Stored items:
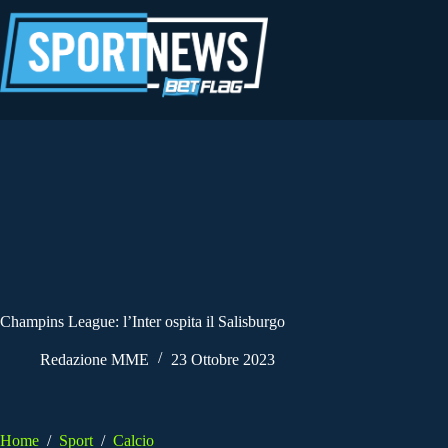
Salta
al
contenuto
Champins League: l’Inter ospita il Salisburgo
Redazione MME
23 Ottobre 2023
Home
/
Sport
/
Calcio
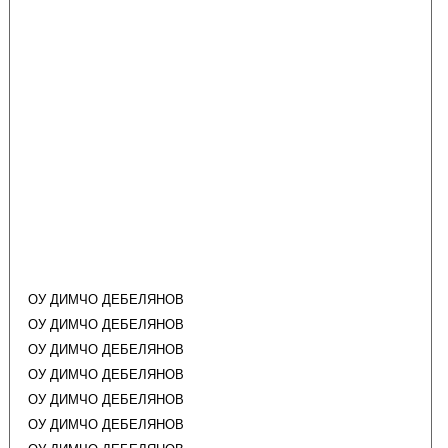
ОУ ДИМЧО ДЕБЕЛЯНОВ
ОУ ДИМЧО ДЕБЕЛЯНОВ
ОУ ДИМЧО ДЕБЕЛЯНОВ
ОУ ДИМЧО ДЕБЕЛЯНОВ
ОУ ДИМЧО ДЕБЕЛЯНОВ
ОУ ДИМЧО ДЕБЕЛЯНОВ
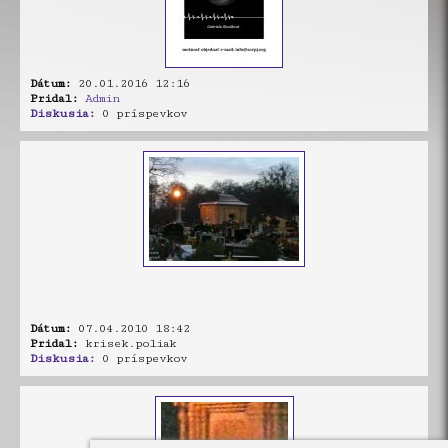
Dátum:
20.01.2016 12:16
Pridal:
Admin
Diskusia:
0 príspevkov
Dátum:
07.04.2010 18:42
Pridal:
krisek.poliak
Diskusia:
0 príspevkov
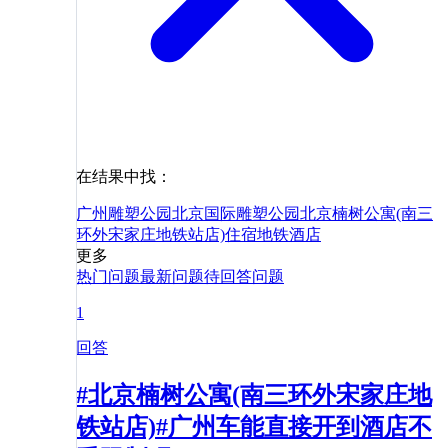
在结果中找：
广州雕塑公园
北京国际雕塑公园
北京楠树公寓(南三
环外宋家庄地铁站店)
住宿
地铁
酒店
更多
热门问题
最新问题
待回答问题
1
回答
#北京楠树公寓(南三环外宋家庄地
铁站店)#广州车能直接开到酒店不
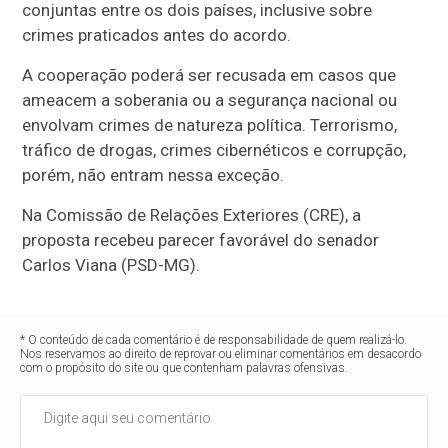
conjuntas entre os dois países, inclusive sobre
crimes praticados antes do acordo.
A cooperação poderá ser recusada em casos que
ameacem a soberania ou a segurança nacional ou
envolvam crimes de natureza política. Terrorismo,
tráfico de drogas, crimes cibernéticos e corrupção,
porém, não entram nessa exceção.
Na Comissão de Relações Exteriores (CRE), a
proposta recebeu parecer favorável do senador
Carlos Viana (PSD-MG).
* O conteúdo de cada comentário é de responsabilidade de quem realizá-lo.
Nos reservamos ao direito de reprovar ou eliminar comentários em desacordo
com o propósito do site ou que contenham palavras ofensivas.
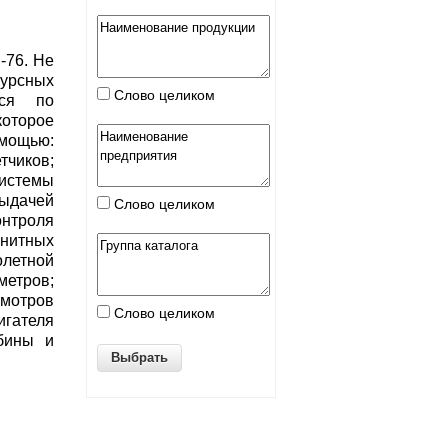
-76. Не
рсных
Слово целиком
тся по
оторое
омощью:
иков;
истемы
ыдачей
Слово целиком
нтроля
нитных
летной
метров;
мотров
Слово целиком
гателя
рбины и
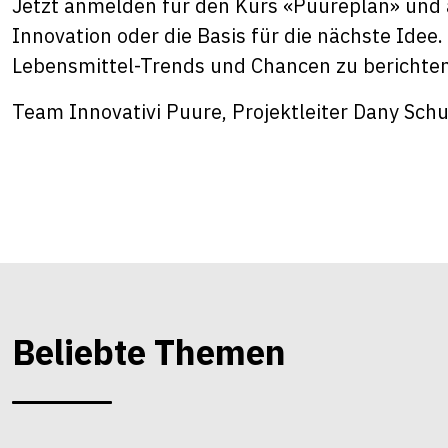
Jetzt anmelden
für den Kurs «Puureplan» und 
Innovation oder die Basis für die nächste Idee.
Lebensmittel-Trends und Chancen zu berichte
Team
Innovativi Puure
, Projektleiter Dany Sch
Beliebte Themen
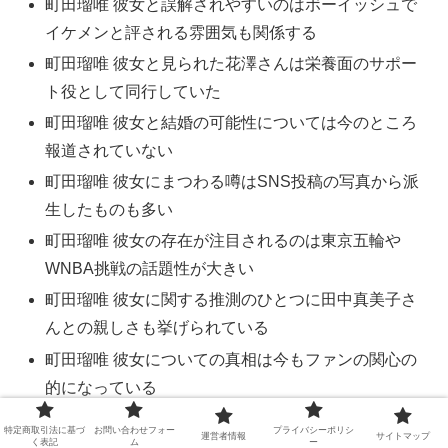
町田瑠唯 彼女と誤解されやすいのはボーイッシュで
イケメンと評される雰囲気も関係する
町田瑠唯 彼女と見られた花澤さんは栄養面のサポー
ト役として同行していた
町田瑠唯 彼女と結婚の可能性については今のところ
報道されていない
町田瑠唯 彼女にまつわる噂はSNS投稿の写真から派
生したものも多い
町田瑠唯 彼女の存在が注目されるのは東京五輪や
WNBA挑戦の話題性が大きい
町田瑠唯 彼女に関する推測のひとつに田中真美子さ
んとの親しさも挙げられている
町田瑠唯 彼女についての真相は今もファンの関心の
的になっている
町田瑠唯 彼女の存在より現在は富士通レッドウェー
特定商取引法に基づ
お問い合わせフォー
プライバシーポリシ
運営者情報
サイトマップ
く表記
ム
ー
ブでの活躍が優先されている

--

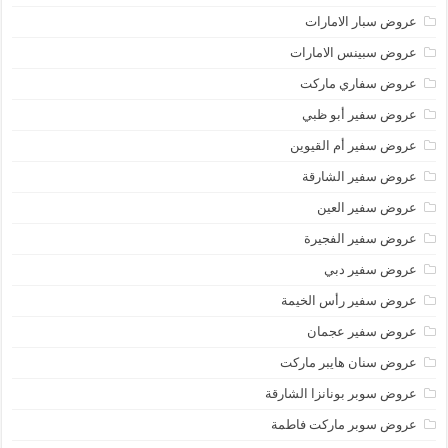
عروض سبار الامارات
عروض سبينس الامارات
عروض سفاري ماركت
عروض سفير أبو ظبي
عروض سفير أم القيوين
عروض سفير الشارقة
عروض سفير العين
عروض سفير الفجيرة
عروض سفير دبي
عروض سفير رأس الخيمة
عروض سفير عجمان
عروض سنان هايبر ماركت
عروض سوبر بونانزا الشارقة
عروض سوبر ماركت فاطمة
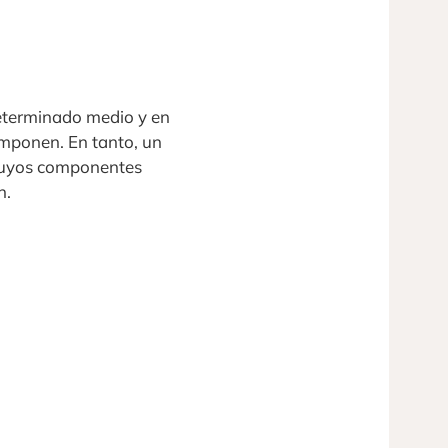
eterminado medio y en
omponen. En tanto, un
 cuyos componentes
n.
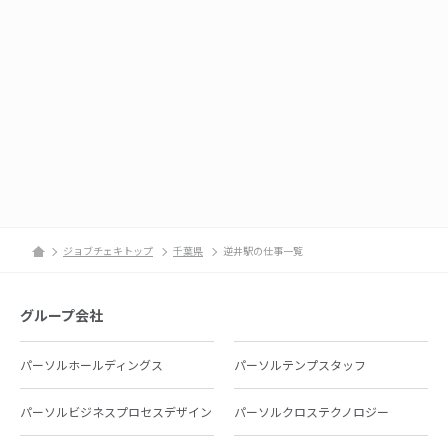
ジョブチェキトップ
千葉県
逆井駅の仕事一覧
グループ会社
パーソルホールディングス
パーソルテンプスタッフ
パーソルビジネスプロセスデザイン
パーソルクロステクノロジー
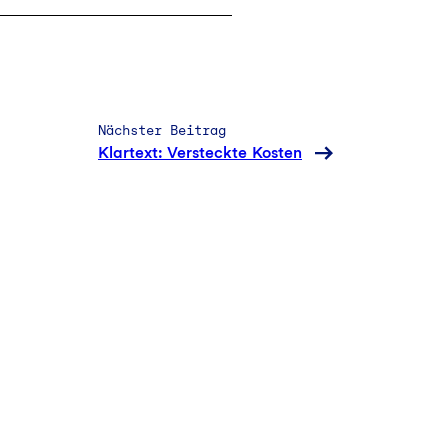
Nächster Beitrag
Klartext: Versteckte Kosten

--

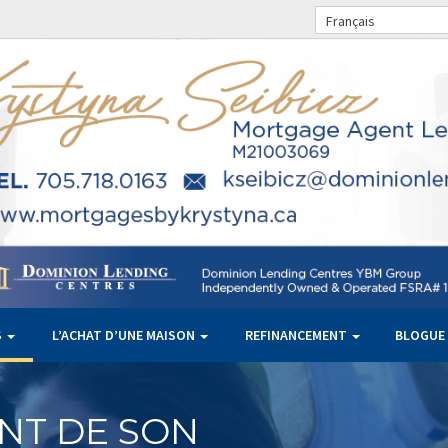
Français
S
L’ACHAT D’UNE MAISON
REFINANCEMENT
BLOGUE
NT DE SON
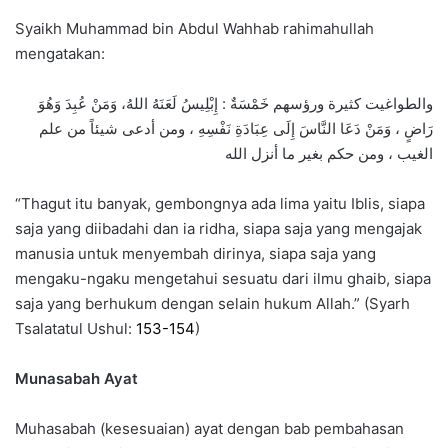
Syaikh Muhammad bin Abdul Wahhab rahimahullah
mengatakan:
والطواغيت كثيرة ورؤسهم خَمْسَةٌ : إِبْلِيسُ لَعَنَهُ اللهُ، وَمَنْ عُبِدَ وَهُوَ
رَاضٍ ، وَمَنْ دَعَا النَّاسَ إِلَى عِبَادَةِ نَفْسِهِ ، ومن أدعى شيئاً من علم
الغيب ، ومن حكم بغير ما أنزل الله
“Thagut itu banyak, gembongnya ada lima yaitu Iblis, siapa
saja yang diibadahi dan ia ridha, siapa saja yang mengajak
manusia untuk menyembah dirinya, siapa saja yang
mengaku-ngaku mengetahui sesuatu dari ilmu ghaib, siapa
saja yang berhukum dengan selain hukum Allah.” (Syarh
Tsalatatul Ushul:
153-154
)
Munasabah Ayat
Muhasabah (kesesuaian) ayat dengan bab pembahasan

Exercise prompt:
Copy out, exactly and alone, the lines of the entries above between the ones holding "Syaikh Muhammad bin Abdul Wahhab rahimahullah" and "Muhasabah (kesesuaian) ayat", inclusive.

Solved problem:
Syaikh Muhammad bin Abdul Wahhab rahimahullah
mengatakan:
والطواغيت كثيرة ورؤسهم خَمْسَةٌ : إِبْلِيسُ لَعَنَهُ اللهُ، وَمَنْ عُبِدَ وَهُوَ
رَاضٍ ، وَمَنْ دَعَا النَّاسَ إِلَى عِبَادَةِ نَفْسِهِ ، ومن أدعى شيئاً من علم
الغيب ، ومن حكم بغير ما أنزل الله
“Thagut itu banyak, gembongnya ada lima yaitu Iblis, siapa
saja yang diibadahi dan ia ridha, siapa saja yang mengajak
manusia untuk menyembah dirinya, siapa saja yang
mengaku-ngaku mengetahui sesuatu dari ilmu ghaib, siapa
saja yang berhukum dengan selain hukum Allah.” (Syarh
Tsalatatul Ushul:
153-154
)
Munasabah Ayat
Muhasabah (kesesuaian) ayat dengan bab pembahasan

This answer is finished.